Thursday, February 11, 2010

update on possible user database breach at instructables

i have good news for users. i've been in contact with Eric Wilhelm, CEO of Instructables, who was able to get to the bottom of the issue i previously blogged about in short order and it turns out to have not been a breach of their database after all.

Instructables uses a 3rd party service to handle their newsletters. in the past they used a company called iContact, but they switched to Streamsend 2 years ago. it appears that iContact recently had a breach of their systems which you can read more about on the iContact blog.

as such it seems likely that it was only email addresses (not other, potentially more sensitive information like credentials) that were leaked since that's the data iContact would have needed access to. further, anyone who joined Instructables after the switchover to Streamsend would not have had their email address compromised by this event. this should still serve as a reminder, however, of how important it is not to re-use your passwords as, had it actually been a breach of the Instructables user database, it wouldn't have just been your Instructables account that the attackers got access to, but also every other account where you used the same username and password.

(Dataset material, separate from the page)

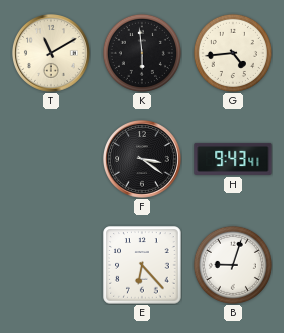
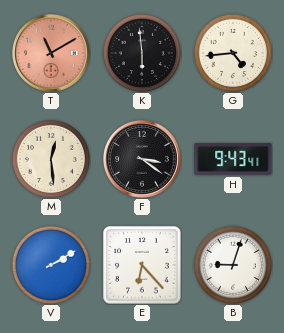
T dial: cream -> salmon
M: none -> 12:29
V: none -> 2:10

finally, there will undoubtedly be those who question why iContact still had Instructables data after 2 years. while Mr. Wilhelm expressed regret for not insisting that data be purged, i can only imagine why iContact was holding onto data it couldn't (or rather shouldn't) use for such a long time.


Anonymous said...

Thanks for the investigation. I, too, use randomly-generated email addresses and began receiving spam from the address assigned to Instructables. I was searching for phrases like "instructables user data breach" and found your posts. Guess it's time to change the address I'm using with Instructables and throw yet another address onto the blacklist...

kurt wismer said...

you know what, thanks should really go to eric wilhelm. i said i had been in contact with him - which is true - but to be less ambiguous he reached out to me about this and did the real leg-work.